▶ What is being asked:
Every record must come back unchanged, apart from the pictures, which are dropped.

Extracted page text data

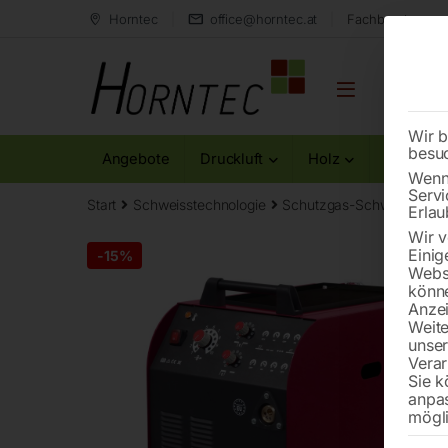
Horntec
office@horntec.at
Fachberatung au
Wir b
besu
Angebote
Druckluft
Holz
Metall
Wenn 
Servi
Start
Schweisstechnologie
Schutzgas-Schweißgerät
Erlau
Wir v
Einig
-
15%
Websi
könne
Anzei
Weite
unse
Verar
Sie k
anpa
mögli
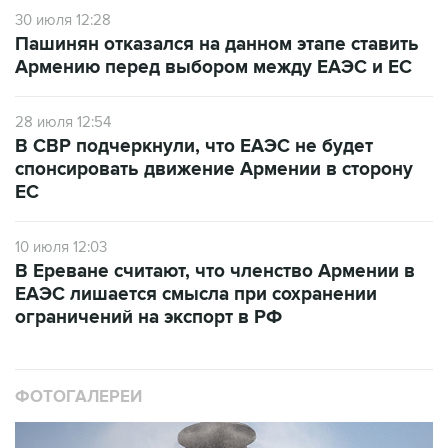
30 июля 12:28
Пашинян отказался на данном этапе ставить
Армению перед выбором между ЕАЭС и ЕС
28 июля 12:54
В СВР подчеркнули, что ЕАЭС не будет
спонсировать движение Армении в сторону
ЕС
10 июля 12:03
В Ереване считают, что членство Армении в
ЕАЭС лишается смысла при сохранении
ограничений на экспорт в РФ
ФОТОГАЛЕРЕИ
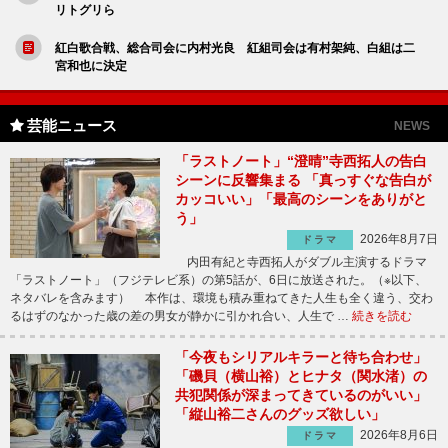
リトグリら
紅白歌合戦、総合司会に内村光良 紅組司会は有村架純、白組は二
宮和也に決定
芸能ニュース
NEWS
「ラストノート」“澄晴”寺西拓人の告白
シーンに反響集まる 「真っすぐな告白が
カッコいい」「最高のシーンをありがと
う」
2026年8月7日
ドラマ
内田有紀と寺西拓人がダブル主演するドラマ
「ラストノート」（フジテレビ系）の第5話が、6日に放送された。（※以下、
ネタバレを含みます） 本作は、環境も積み重ねてきた人生も全く違う、交わ
るはずのなかった歳の差の男女が静かに引かれ合い、人生で …
続きを読む
「今夜もシリアルキラーと待ち合わせ」
「磯貝（横山裕）とヒナタ（関水渚）の
共犯関係が深まってきているのがいい」
「縦山裕二さんのグッズ欲しい」
2026年8月6日
ドラマ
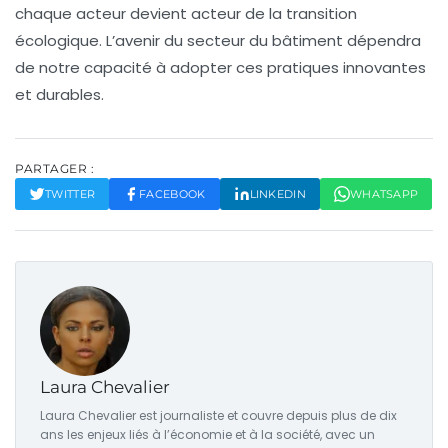
chaque acteur devient acteur de la transition
écologique. L’avenir du secteur du bâtiment dépendra
de notre capacité à adopter ces pratiques innovantes
et durables.
PARTAGER :
TWITTER
FACEBOOK
LINKEDIN
WHATSAPP
Laura Chevalier
Laura Chevalier est journaliste et couvre depuis plus de dix
ans les enjeux liés à l’économie et à la société, avec un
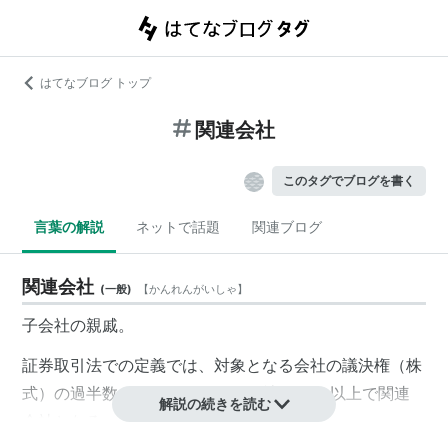
はてなブログ トップ
関連会社
このタグでブログを書く
言葉の解説
ネットで話題
関連ブログ
関連会社
(
一般
)
【
かんれんがいしゃ
】
子会社
の親戚。
証券取引法での定義では、対象となる会社の議決権（株
式）の過半数を握っていれば子会社、20％以上で
関連
解説の続きを読む
会社
となる。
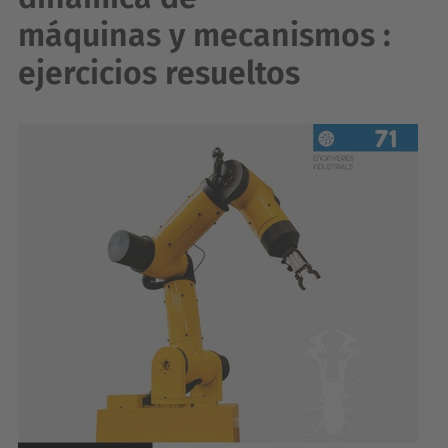
máquinas y mecanismos :
ejercicios resueltos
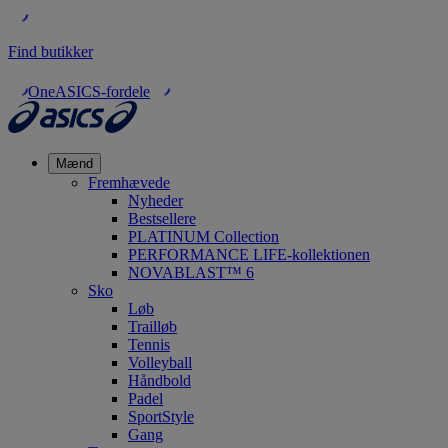
Find butikker
OneASICS-fordele
Mænd
Fremhævede
Nyheder
Bestsellere
PLATINUM Collection
PERFORMANCE LIFE-kollektionen
NOVABLAST™ 6
Sko
Løb
Trailløb
Tennis
Volleyball
Håndbold
Padel
SportStyle
Gang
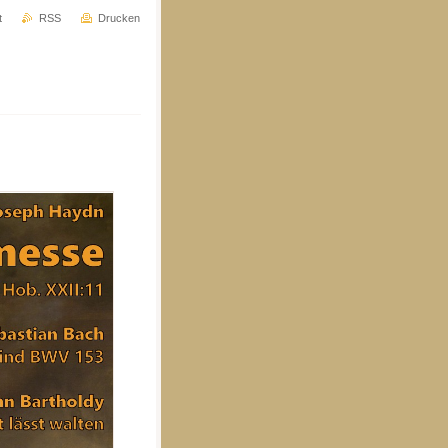
t
RSS
Drucken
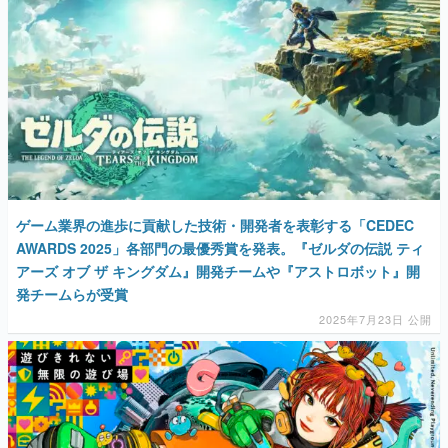
ゲーム業界の進歩に貢献した技術・開発者を表彰する「CEDEC
AWARDS 2025」各部門の最優秀賞を発表。『ゼルダの伝説 ティ
アーズ オブ ザ キングダム』開発チームや『アストロボット』開
発チームらが受賞
2025年7月23日 公開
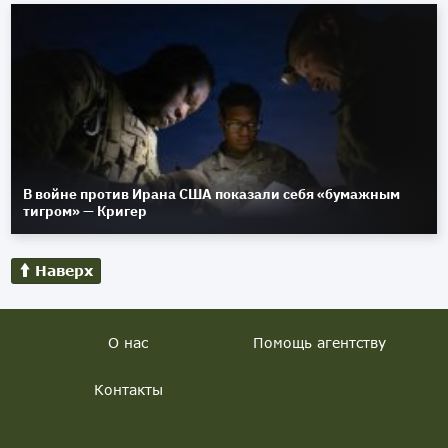
В войне против Ирана США показали себя «бумажным
тигром» — Кригер
Наверх
О нас
Помощь агентству
Контакты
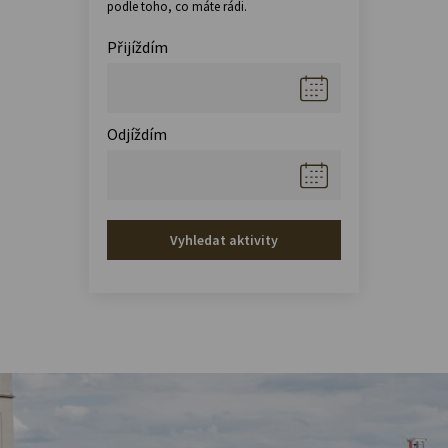
podle toho, co máte rádi.
Přijíždím
Odjíždím
Vyhledat aktivity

▶ Completed exercise:
Horntec
office@horntec.at
Fachberatung au
Wir b
besu
Angebote
Druckluft
Holz
Metall
Wenn 
Servi
Start
Schweisstechnologie
Schutzgas-Schweißgerät
Erlau
Wir v
Einig
-
15%
Websi
könne
Anzei
Weite
unse
Verar
Sie k
anpa
mögli
30 июля 12:28
Пашинян отказался на данном этапе ставить
Армению перед выбором между ЕАЭС и ЕС
28 июля 12:54
В СВР подчеркнули, что ЕАЭС не будет
спонсировать движение Армении в сторону
ЕС
10 июля 12:03
В Ереване считают, что членство Армении в
ЕАЭС лишается смысла при сохранении
ограничений на экспорт в РФ
ФОТОГАЛЕРЕИ
リトグリら
紅白歌合戦、総合司会に内村光良 紅組司会は有村架純、白組は二
宮和也に決定
芸能ニュース
NEWS
「ラストノート」“澄晴”寺西拓人の告白
シーンに反響集まる 「真っすぐな告白が
カッコいい」「最高のシーンをありがと
う」
2026年8月7日
ドラマ
内田有紀と寺西拓人がダブル主演するドラマ
「ラストノート」（フジテレビ系）の第5話が、6日に放送された。（※以下、
ネタバレを含みます） 本作は、環境も積み重ねてきた人生も全く違う、交わ
るはずのなかった歳の差の男女が静かに引かれ合い、人生で …
続きを読む
「今夜もシリアルキラーと待ち合わせ」
「磯貝（横山裕）とヒナタ（関水渚）の
共犯関係が深まってきているのがいい」
「縦山裕二さんのグッズ欲しい」
2026年8月6日
ドラマ
chaque acteur devient acteur de la transition
écologique. L’avenir du secteur du bâtiment dépendra
de notre capacité à adopter ces pratiques innovantes
et durables.
PARTAGER :
TWITTER
FACEBOOK
LINKEDIN
WHATSAPP
Laura Chevalier
Laura Chevalier est journaliste et couvre depuis plus de dix
ans les enjeux liés à l’économie et à la société, avec un
はてなブログ トップ
関連会社
このタグでブログを書く
言葉の解説
ネットで話題
関連ブログ
関連会社
(
一般
)
【
かんれんがいしゃ
】
子会社
の親戚。
証券取引法での定義では、対象となる会社の議決権（株
式）の過半数を握っていれば子会社、20％以上で
関連
解説の続きを読む
会社
となる。
máquinas y mecanismos :
ejercicios resueltos
Find butikker
OneASICS-fordele
Mænd
Fremhævede
Nyheder
Bestsellere
PLATINUM Collection
PERFORMANCE LIFE-kollektionen
NOVABLAST™ 6
Sko
Løb
Trailløb
Tennis
Volleyball
Håndbold
Padel
SportStyle
Gang
t
RSS
Drucken
ゲーム業界の進歩に貢献した技術・開発者を表彰する「CEDEC
AWARDS 2025」各部門の最優秀賞を発表。『ゼルダの伝説 ティ
アーズ オブ ザ キングダム』開発チームや『アストロボット』開
発チームらが受賞
2025年7月23日 公開
В войне против Ирана США показали себя «бумажным
тигром» — Кригер
Наверх
О нас
Помощь агентству
Контакты
podle toho, co máte rádi.
Přijíždím
Odjíždím
Vyhledat aktivity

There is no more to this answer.